((

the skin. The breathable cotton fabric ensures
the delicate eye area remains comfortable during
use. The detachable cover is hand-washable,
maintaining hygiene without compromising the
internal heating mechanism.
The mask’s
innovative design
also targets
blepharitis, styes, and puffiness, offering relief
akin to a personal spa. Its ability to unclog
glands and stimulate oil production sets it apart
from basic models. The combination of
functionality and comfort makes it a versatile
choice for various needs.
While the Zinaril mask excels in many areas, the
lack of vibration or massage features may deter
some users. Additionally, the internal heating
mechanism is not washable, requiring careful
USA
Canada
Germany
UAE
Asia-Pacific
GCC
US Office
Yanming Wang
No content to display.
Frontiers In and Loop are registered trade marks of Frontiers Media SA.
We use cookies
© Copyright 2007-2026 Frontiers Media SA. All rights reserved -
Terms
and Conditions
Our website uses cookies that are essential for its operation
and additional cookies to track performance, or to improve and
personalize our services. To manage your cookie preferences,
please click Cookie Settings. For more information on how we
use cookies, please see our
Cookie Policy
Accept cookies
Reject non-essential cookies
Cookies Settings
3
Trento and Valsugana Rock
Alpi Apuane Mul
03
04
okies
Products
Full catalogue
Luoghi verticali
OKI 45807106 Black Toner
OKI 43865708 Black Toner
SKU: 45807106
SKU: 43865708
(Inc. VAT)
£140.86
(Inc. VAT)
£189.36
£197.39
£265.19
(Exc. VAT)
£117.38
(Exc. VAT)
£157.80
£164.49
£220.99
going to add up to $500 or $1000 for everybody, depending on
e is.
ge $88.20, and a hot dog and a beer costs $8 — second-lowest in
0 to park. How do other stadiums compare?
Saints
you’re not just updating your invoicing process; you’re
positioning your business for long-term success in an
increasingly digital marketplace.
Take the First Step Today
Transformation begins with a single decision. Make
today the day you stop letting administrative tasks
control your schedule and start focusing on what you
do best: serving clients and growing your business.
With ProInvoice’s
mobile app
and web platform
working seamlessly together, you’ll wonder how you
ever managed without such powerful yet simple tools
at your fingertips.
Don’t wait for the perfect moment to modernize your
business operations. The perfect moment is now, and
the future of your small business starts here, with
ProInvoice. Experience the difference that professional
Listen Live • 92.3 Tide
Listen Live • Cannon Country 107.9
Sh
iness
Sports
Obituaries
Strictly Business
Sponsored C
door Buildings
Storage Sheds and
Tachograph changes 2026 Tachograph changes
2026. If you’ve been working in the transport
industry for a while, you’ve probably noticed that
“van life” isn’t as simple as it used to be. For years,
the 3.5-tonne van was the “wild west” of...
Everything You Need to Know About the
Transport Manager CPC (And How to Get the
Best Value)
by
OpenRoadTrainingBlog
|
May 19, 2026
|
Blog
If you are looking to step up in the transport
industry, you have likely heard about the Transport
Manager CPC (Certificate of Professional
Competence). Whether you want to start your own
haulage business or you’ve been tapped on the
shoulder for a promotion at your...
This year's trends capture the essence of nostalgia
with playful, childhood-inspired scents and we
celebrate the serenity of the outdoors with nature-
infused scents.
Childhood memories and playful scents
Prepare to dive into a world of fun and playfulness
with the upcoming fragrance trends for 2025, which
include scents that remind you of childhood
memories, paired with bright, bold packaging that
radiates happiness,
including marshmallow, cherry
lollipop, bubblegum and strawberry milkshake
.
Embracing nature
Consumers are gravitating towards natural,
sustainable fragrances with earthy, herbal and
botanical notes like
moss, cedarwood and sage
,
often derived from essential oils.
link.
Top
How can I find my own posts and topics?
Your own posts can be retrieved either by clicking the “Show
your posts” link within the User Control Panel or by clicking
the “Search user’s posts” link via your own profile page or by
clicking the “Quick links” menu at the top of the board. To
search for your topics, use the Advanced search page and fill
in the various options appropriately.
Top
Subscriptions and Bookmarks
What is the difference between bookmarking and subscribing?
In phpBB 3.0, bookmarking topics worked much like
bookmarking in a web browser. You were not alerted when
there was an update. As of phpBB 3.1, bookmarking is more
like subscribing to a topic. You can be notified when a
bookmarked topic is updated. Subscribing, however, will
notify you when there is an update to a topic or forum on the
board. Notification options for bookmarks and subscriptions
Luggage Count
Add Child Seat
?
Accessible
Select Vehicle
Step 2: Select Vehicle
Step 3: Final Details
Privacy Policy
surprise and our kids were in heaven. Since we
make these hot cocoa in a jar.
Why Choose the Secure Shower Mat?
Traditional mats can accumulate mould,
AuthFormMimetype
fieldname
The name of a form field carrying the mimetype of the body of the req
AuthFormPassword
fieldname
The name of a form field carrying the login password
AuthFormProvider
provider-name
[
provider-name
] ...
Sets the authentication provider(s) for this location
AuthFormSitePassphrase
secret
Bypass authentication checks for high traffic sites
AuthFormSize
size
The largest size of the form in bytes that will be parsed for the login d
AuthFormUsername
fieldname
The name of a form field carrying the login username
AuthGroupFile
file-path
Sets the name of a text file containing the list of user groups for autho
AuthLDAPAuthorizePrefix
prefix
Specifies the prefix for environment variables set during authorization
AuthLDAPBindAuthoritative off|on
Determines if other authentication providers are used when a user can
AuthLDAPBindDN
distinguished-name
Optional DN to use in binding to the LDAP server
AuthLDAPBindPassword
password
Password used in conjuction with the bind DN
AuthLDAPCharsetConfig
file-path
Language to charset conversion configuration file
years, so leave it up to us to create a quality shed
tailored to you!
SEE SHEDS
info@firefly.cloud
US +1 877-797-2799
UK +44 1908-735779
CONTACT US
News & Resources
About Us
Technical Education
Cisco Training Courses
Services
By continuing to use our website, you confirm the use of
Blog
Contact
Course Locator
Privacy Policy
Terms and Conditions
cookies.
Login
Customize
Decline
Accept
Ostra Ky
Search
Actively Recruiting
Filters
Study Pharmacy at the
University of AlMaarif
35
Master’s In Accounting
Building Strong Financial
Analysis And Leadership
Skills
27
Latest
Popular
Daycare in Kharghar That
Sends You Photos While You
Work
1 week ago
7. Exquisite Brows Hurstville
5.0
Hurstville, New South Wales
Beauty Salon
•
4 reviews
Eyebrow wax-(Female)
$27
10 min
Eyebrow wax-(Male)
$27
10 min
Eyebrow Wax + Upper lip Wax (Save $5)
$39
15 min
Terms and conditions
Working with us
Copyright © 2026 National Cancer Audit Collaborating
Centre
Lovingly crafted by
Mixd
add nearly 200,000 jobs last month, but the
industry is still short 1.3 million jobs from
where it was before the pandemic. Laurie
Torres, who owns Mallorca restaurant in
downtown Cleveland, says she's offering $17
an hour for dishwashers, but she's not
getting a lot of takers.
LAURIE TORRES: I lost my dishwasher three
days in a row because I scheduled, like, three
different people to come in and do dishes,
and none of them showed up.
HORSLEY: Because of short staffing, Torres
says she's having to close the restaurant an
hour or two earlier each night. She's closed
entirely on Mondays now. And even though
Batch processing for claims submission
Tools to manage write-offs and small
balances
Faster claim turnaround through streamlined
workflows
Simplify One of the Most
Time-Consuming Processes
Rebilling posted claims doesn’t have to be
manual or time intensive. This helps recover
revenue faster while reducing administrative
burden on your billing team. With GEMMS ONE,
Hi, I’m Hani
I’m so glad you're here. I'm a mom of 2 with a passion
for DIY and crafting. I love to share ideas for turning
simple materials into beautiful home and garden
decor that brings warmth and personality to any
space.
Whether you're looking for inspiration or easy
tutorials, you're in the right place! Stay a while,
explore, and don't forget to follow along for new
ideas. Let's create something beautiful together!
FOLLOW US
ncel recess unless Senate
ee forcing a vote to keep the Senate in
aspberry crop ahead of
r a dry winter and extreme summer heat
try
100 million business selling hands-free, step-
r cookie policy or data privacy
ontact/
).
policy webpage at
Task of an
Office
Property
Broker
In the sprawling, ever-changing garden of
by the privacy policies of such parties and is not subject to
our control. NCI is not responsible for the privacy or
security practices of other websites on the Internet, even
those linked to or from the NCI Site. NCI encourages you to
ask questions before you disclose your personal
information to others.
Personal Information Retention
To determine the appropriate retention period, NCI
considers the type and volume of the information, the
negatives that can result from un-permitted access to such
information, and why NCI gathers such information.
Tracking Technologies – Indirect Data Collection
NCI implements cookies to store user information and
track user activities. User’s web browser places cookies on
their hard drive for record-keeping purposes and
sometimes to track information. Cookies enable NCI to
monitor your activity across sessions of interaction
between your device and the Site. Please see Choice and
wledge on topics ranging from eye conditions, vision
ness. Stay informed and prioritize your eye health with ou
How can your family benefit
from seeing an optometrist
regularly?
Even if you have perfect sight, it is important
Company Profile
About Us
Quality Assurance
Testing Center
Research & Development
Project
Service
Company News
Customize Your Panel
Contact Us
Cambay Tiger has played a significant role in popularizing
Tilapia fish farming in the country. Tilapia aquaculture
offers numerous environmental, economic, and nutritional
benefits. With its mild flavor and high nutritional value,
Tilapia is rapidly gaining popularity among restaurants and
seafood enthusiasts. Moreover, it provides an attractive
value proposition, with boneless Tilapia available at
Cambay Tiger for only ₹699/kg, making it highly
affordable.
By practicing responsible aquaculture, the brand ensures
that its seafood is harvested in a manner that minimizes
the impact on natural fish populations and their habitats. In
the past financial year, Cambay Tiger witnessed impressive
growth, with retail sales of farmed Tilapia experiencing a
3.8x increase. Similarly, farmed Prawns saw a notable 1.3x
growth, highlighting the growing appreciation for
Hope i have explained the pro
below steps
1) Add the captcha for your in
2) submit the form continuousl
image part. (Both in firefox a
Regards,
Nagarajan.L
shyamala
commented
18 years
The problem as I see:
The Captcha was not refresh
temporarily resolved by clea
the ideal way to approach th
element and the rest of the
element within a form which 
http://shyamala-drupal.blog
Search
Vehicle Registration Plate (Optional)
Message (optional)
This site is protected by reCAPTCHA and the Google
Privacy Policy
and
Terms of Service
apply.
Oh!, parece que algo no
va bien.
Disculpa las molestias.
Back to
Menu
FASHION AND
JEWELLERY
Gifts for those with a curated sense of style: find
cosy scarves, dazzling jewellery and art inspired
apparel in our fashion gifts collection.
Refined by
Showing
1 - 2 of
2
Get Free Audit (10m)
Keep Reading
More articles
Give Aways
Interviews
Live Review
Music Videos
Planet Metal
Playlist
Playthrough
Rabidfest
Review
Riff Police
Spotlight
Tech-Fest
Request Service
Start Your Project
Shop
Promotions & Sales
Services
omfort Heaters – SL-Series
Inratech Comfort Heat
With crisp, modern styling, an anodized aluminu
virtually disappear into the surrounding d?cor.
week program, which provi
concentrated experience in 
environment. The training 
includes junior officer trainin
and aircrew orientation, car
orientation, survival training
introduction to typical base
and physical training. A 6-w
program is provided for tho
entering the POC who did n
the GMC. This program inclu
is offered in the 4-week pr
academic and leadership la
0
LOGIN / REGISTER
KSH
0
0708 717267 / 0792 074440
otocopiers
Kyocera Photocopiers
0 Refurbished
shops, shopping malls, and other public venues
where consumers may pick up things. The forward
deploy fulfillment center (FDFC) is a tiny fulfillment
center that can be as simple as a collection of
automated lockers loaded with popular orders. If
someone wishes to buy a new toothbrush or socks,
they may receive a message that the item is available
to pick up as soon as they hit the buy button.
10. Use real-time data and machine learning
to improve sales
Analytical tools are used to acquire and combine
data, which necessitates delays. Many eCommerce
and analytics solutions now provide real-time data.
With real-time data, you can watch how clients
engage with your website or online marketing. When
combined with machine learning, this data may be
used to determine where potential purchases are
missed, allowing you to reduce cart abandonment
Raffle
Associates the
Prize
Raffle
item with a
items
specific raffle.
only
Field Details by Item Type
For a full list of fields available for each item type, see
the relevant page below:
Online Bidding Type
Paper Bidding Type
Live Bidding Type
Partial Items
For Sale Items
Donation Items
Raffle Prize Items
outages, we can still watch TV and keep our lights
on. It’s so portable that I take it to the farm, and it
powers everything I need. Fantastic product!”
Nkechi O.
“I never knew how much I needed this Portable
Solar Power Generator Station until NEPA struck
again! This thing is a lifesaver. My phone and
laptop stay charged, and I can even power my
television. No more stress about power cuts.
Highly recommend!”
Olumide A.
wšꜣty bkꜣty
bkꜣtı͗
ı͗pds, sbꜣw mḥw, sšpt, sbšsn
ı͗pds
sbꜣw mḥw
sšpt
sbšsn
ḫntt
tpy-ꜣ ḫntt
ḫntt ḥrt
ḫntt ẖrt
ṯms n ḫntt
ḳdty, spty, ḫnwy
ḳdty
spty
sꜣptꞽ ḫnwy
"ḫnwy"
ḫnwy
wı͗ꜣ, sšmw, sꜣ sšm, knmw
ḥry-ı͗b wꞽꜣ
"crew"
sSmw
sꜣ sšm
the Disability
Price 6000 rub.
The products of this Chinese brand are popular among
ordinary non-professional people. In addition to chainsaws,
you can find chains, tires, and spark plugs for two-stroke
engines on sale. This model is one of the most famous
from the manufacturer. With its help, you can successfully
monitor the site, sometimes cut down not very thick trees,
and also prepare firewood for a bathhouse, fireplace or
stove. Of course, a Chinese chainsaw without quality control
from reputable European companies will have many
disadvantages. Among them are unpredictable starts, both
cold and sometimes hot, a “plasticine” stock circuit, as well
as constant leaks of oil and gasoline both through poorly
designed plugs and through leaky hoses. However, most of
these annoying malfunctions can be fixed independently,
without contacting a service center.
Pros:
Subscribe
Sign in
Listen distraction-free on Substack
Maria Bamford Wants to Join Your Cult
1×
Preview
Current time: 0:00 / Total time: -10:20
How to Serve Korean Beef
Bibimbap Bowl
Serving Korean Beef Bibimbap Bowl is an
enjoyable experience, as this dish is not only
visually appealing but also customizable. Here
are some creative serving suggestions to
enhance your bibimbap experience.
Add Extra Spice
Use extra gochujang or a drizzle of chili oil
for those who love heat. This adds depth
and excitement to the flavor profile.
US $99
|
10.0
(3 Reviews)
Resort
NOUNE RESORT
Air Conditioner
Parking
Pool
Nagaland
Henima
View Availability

))

Problem requirements
Of the lines above, retype only those from the line containing "Batch processing for claims submission" through the line containing "manual or time intensive. This helps recover", including both, exactly.

Task result
Batch processing for claims submission
Tools to manage write-offs and small
balances
Faster claim turnaround through streamlined
workflows
Simplify One of the Most
Time-Consuming Processes
Rebilling posted claims doesn’t have to be
manual or time intensive. This helps recover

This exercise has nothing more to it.